On Saturday, Mr Heng apologised on Facebook:
Hi. I am the driver in this video. I'm drive as a Private Hire Driver to earn a honest living to provide for my family. I've tried my hands in seeking other employment opportunity but to no avail.

I want to say I've got nothing against the elderly especially the poor and the aged. In fact, I just posted a post on how an elderly offered to buy a meal for a wheelchair person and I even went up offering to pay for his meal. They were like us and one day we will be like them. That's why I believe in helping them out if I can.

Story is like this. I picked this couple from a country club to his destination. Normally I would confirm with the rider on his destination and the amount to pay and to our surprise, we found out that there was a price discrepancy. I then told the rider that it showed $21.10 on my app while he said that he has to pay $14.10 although he refused to show me his app saying $14.10 (I asked couple of times). He suddenly got irritated and asked me to alight him immediately. For his own safety, I told him it's dangerous to abruptly stop in the middle of the road like that but he went on insisting to alight him. I obliged.

I managed to find a small road to enter to stop by the side wanting to alight him and to call GoJek to ask for instructions. I openly notified the couple that I am doing a recording just in case I am accused of overcharging the couple. I cannot afford to lose this job. I've mouths to feed.

Why I behave in such a manner is because I was accused of overcharging the passenger. I did not. It is the system. And what I said in the video was to say that I am just trying to hit my incentives as the fares are already low. The pressure is immense. The terms are challenging. I'm facing a lot of stress to meet the targets.

Lastly, I want to apologise for my behaviour as shown in the video as time is precious to us as a private hirer driver. I was unnecessarily rude. I was not respectful. I did not explain myself clearly. I pray for a chance to make good.

But his apology was about as well received as a rat in a Teochew restaurant.

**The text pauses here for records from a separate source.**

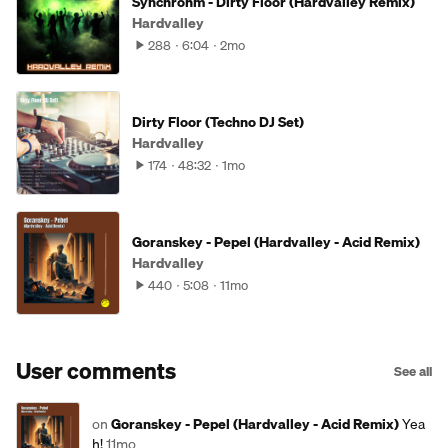
Synchrohm - Dirty Floor (Hardvalley Remix)
Hardvalley
288
6:04
2mo
Dirty Floor (Techno DJ Set)
Hardvalley
174
48:32
1mo
Goranskey - Pepel (Hardvalley - Acid Remix)
Hardvalley
440
5:08
11mo
User comments
See all
on
Goranskey - Pepel (Hardvalley - Acid Remix)
Yea
h!
11mo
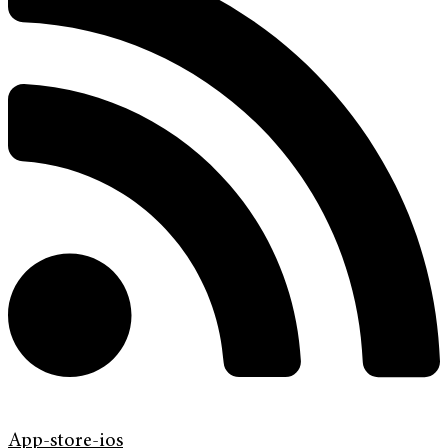
App-store-ios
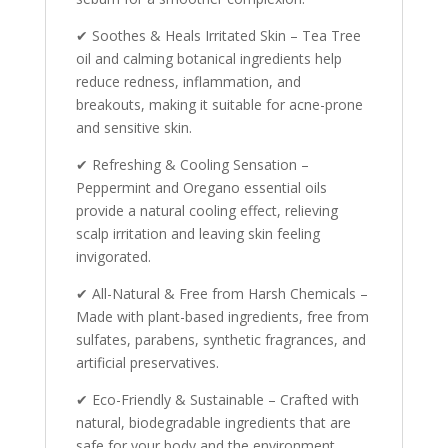
✔ Soothes & Heals Irritated Skin – Tea Tree
oil and calming botanical ingredients help
reduce redness, inflammation, and
breakouts, making it suitable for acne-prone
and sensitive skin.
✔ Refreshing & Cooling Sensation –
Peppermint and Oregano essential oils
provide a natural cooling effect, relieving
scalp irritation and leaving skin feeling
invigorated.
✔ All-Natural & Free from Harsh Chemicals –
Made with plant-based ingredients, free from
sulfates, parabens, synthetic fragrances, and
artificial preservatives.
✔ Eco-Friendly & Sustainable – Crafted with
natural, biodegradable ingredients that are
safe for your body and the environment.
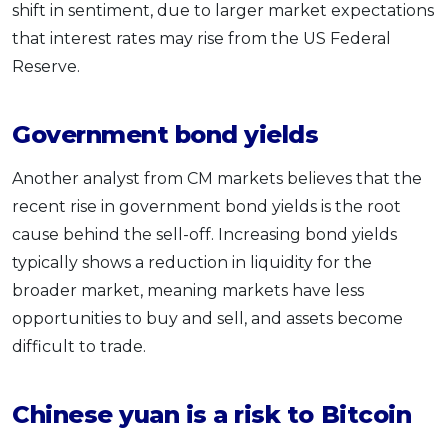
shift in sentiment, due to larger market expectations
that interest rates may rise from the US Federal
Reserve.
Government bond yields
Another analyst from CM markets believes that the
recent rise in government bond yields is the root
cause behind the sell-off. Increasing bond yields
typically shows a reduction in liquidity for the
broader market, meaning markets have less
opportunities to buy and sell, and assets become
difficult to trade.
Chinese yuan is a risk to Bitcoin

One person commented: “What’s the point of coming up with this sob story? You are sorry cos u got caught.”

Mr Heng’s Facebook page is no longer available.

But here’s the big twist.

On Saturday, Mr Heng also made a police report. In it, he said that he sent the video to a WhatsApp group “asking for advice” and named the people in the chat group.



He seems to be implying that someone in the group made the video public, not him. This despite him telling the passenger in the video: “I’ll make it (the video) very big. Trust me, brother.”

Gojek has since said that the company looked into the case and had resolved the matter between the driver and his passengers.

By the way, under the company’s new GoalBetter programme, drivers who use their DBS or POSB debit cards to pay for fuel will also get a $7.50 weekly rebate if they spend at least $180 a week.

That’s how you can get your $7 back right there.